**TASK DETAILS:** Copy out the lines below that hold the word "budgétaire".

**SOURCE DATA:**

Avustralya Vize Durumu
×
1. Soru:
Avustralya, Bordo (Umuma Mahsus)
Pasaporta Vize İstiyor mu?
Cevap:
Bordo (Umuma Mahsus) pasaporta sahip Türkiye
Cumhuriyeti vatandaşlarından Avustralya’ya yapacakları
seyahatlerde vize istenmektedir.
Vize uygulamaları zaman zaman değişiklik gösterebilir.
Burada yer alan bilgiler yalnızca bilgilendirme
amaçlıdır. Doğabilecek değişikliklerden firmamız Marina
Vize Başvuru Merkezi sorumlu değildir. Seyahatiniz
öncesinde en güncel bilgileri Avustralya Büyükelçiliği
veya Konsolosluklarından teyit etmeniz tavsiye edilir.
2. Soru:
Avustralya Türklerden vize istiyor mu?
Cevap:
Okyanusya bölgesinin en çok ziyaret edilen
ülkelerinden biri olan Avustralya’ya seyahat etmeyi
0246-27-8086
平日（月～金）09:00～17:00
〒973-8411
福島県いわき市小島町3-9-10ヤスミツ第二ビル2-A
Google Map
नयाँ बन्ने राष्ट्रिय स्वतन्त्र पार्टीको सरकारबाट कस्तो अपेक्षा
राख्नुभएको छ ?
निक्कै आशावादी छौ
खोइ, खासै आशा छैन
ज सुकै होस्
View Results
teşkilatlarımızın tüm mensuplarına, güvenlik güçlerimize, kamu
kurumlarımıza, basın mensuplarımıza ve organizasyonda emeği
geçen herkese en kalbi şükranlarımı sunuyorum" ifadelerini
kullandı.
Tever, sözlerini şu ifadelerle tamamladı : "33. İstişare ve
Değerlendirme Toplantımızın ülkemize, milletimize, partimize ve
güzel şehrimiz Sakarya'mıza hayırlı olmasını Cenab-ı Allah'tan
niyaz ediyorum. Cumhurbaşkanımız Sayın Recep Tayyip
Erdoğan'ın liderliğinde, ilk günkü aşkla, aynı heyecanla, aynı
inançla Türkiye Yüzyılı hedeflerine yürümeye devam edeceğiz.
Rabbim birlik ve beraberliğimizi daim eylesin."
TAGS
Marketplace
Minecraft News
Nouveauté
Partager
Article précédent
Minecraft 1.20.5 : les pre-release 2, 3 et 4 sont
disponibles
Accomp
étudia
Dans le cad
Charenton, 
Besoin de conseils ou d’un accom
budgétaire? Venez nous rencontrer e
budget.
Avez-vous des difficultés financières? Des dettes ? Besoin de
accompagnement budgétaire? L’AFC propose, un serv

**ANSWER TO THE PROBLEM:**
budgétaire? Venez nous rencontrer e
accompagnement budgétaire? L’AFC propose, un serv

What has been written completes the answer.